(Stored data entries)

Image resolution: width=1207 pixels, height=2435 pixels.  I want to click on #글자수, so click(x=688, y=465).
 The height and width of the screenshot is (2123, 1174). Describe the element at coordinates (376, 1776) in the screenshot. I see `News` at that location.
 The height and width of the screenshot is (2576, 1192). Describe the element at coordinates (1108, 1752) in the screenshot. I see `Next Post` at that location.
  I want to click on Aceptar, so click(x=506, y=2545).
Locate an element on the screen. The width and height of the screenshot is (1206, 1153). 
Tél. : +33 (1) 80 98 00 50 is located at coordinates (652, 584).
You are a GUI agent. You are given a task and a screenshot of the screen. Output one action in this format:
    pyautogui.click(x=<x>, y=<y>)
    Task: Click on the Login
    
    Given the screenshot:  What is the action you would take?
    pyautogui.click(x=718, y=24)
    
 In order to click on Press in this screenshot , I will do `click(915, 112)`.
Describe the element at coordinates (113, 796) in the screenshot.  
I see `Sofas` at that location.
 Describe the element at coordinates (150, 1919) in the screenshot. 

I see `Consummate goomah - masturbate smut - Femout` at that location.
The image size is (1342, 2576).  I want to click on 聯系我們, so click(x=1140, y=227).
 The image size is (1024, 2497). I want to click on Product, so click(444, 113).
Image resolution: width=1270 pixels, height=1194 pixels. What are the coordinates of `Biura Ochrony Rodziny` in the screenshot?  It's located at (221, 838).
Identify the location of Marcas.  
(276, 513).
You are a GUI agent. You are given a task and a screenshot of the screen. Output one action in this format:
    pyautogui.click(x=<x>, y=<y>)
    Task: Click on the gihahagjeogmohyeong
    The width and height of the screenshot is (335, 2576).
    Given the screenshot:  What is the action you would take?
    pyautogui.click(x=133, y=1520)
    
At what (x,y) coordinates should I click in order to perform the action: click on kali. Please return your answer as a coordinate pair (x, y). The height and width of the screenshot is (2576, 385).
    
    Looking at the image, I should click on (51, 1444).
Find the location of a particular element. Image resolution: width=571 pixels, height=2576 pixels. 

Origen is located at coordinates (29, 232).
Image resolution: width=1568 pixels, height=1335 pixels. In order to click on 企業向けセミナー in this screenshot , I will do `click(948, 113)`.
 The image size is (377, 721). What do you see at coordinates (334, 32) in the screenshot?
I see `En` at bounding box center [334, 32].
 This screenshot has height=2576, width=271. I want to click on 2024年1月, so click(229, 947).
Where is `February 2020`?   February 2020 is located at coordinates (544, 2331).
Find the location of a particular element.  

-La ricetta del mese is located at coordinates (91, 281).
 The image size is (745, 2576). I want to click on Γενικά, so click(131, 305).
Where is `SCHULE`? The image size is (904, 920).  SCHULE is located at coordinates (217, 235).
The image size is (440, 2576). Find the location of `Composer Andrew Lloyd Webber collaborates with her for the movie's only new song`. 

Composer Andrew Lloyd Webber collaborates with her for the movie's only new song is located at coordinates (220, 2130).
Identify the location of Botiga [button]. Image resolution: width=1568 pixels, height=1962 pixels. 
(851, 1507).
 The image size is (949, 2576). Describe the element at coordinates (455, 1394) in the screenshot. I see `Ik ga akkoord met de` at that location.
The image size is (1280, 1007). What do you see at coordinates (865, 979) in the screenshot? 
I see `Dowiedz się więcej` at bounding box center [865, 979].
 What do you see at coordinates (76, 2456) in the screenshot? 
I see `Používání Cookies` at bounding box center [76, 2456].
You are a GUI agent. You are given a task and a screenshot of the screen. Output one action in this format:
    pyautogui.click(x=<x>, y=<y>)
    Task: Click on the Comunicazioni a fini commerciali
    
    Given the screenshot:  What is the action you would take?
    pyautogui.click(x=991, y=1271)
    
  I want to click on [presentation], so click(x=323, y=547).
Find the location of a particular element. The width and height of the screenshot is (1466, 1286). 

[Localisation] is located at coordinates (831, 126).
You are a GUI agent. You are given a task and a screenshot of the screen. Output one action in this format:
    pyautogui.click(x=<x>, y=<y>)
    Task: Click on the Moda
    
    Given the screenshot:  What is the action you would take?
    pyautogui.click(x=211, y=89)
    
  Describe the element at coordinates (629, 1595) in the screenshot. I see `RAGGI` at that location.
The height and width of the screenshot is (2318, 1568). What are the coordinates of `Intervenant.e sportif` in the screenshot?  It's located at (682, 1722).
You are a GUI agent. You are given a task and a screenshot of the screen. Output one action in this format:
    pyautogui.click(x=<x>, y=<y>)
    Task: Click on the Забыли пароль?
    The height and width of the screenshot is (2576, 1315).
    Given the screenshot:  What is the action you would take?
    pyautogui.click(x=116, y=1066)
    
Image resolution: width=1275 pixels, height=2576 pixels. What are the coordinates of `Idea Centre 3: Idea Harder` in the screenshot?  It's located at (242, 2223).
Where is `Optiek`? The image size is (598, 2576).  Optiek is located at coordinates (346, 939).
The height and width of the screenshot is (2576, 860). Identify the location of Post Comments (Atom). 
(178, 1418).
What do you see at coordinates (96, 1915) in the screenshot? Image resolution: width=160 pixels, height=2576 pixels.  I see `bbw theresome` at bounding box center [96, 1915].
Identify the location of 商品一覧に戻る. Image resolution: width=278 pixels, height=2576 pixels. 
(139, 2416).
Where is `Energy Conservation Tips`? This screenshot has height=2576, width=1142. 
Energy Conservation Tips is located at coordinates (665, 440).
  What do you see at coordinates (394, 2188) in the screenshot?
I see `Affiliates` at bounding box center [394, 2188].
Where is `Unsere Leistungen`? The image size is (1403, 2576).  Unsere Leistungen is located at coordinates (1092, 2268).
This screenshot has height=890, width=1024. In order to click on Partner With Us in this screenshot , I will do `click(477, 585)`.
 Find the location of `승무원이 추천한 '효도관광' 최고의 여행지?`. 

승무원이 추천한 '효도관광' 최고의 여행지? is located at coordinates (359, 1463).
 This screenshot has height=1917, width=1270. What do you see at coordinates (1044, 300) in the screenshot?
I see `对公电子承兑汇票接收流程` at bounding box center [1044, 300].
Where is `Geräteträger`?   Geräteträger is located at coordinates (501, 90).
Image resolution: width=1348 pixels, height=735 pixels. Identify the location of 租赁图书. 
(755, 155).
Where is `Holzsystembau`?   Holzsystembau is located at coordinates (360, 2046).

Your instructions:
Exactly and without omission, set down every entry.

Result:
Image resolution: width=1207 pixels, height=2435 pixels.  I want to click on #글자수, so click(x=688, y=465).
 The height and width of the screenshot is (2123, 1174). Describe the element at coordinates (376, 1776) in the screenshot. I see `News` at that location.
 The height and width of the screenshot is (2576, 1192). Describe the element at coordinates (1108, 1752) in the screenshot. I see `Next Post` at that location.
  I want to click on Aceptar, so click(x=506, y=2545).
Locate an element on the screen. The width and height of the screenshot is (1206, 1153). 
Tél. : +33 (1) 80 98 00 50 is located at coordinates (652, 584).
You are a GUI agent. You are given a task and a screenshot of the screen. Output one action in this format:
    pyautogui.click(x=<x>, y=<y>)
    Task: Click on the Login
    
    Given the screenshot:  What is the action you would take?
    pyautogui.click(x=718, y=24)
    
 In order to click on Press in this screenshot , I will do `click(915, 112)`.
Describe the element at coordinates (113, 796) in the screenshot.  
I see `Sofas` at that location.
 Describe the element at coordinates (150, 1919) in the screenshot. 

I see `Consummate goomah - masturbate smut - Femout` at that location.
The image size is (1342, 2576).  I want to click on 聯系我們, so click(x=1140, y=227).
 The image size is (1024, 2497). I want to click on Product, so click(444, 113).
Image resolution: width=1270 pixels, height=1194 pixels. What are the coordinates of `Biura Ochrony Rodziny` in the screenshot?  It's located at (221, 838).
Identify the location of Marcas.  
(276, 513).
You are a GUI agent. You are given a task and a screenshot of the screen. Output one action in this format:
    pyautogui.click(x=<x>, y=<y>)
    Task: Click on the gihahagjeogmohyeong
    The width and height of the screenshot is (335, 2576).
    Given the screenshot:  What is the action you would take?
    pyautogui.click(x=133, y=1520)
    
At what (x,y) coordinates should I click in order to perform the action: click on kali. Please return your answer as a coordinate pair (x, y). The height and width of the screenshot is (2576, 385).
    
    Looking at the image, I should click on (51, 1444).
Find the location of a particular element. Image resolution: width=571 pixels, height=2576 pixels. 

Origen is located at coordinates (29, 232).
Image resolution: width=1568 pixels, height=1335 pixels. In order to click on 企業向けセミナー in this screenshot , I will do `click(948, 113)`.
 The image size is (377, 721). What do you see at coordinates (334, 32) in the screenshot?
I see `En` at bounding box center [334, 32].
 This screenshot has height=2576, width=271. I want to click on 2024年1月, so click(229, 947).
Where is `February 2020`?   February 2020 is located at coordinates (544, 2331).
Find the location of a particular element.  

-La ricetta del mese is located at coordinates (91, 281).
 The image size is (745, 2576). I want to click on Γενικά, so click(131, 305).
Where is `SCHULE`? The image size is (904, 920).  SCHULE is located at coordinates (217, 235).
The image size is (440, 2576). Find the location of `Composer Andrew Lloyd Webber collaborates with her for the movie's only new song`. 

Composer Andrew Lloyd Webber collaborates with her for the movie's only new song is located at coordinates (220, 2130).
Identify the location of Botiga [button]. Image resolution: width=1568 pixels, height=1962 pixels. 
(851, 1507).
 The image size is (949, 2576). Describe the element at coordinates (455, 1394) in the screenshot. I see `Ik ga akkoord met de` at that location.
The image size is (1280, 1007). What do you see at coordinates (865, 979) in the screenshot? 
I see `Dowiedz się więcej` at bounding box center [865, 979].
 What do you see at coordinates (76, 2456) in the screenshot? 
I see `Používání Cookies` at bounding box center [76, 2456].
You are a GUI agent. You are given a task and a screenshot of the screen. Output one action in this format:
    pyautogui.click(x=<x>, y=<y>)
    Task: Click on the Comunicazioni a fini commerciali
    
    Given the screenshot:  What is the action you would take?
    pyautogui.click(x=991, y=1271)
    
  I want to click on [presentation], so click(x=323, y=547).
Find the location of a particular element. The width and height of the screenshot is (1466, 1286). 

[Localisation] is located at coordinates (831, 126).
You are a GUI agent. You are given a task and a screenshot of the screen. Output one action in this format:
    pyautogui.click(x=<x>, y=<y>)
    Task: Click on the Moda
    
    Given the screenshot:  What is the action you would take?
    pyautogui.click(x=211, y=89)
    
  Describe the element at coordinates (629, 1595) in the screenshot. I see `RAGGI` at that location.
The height and width of the screenshot is (2318, 1568). What are the coordinates of `Intervenant.e sportif` in the screenshot?  It's located at (682, 1722).
You are a GUI agent. You are given a task and a screenshot of the screen. Output one action in this format:
    pyautogui.click(x=<x>, y=<y>)
    Task: Click on the Забыли пароль?
    The height and width of the screenshot is (2576, 1315).
    Given the screenshot:  What is the action you would take?
    pyautogui.click(x=116, y=1066)
    
Image resolution: width=1275 pixels, height=2576 pixels. What are the coordinates of `Idea Centre 3: Idea Harder` in the screenshot?  It's located at (242, 2223).
Where is `Optiek`? The image size is (598, 2576).  Optiek is located at coordinates (346, 939).
The height and width of the screenshot is (2576, 860). Identify the location of Post Comments (Atom). 
(178, 1418).
What do you see at coordinates (96, 1915) in the screenshot? Image resolution: width=160 pixels, height=2576 pixels.  I see `bbw theresome` at bounding box center [96, 1915].
Identify the location of 商品一覧に戻る. Image resolution: width=278 pixels, height=2576 pixels. 
(139, 2416).
Where is `Energy Conservation Tips`? This screenshot has height=2576, width=1142. 
Energy Conservation Tips is located at coordinates (665, 440).
  What do you see at coordinates (394, 2188) in the screenshot?
I see `Affiliates` at bounding box center [394, 2188].
Where is `Unsere Leistungen`? The image size is (1403, 2576).  Unsere Leistungen is located at coordinates (1092, 2268).
This screenshot has height=890, width=1024. In order to click on Partner With Us in this screenshot , I will do `click(477, 585)`.
 Find the location of `승무원이 추천한 '효도관광' 최고의 여행지?`. 

승무원이 추천한 '효도관광' 최고의 여행지? is located at coordinates (359, 1463).
 This screenshot has height=1917, width=1270. What do you see at coordinates (1044, 300) in the screenshot?
I see `对公电子承兑汇票接收流程` at bounding box center [1044, 300].
Where is `Geräteträger`?   Geräteträger is located at coordinates (501, 90).
Image resolution: width=1348 pixels, height=735 pixels. Identify the location of 租赁图书. 
(755, 155).
Where is `Holzsystembau`?   Holzsystembau is located at coordinates (360, 2046).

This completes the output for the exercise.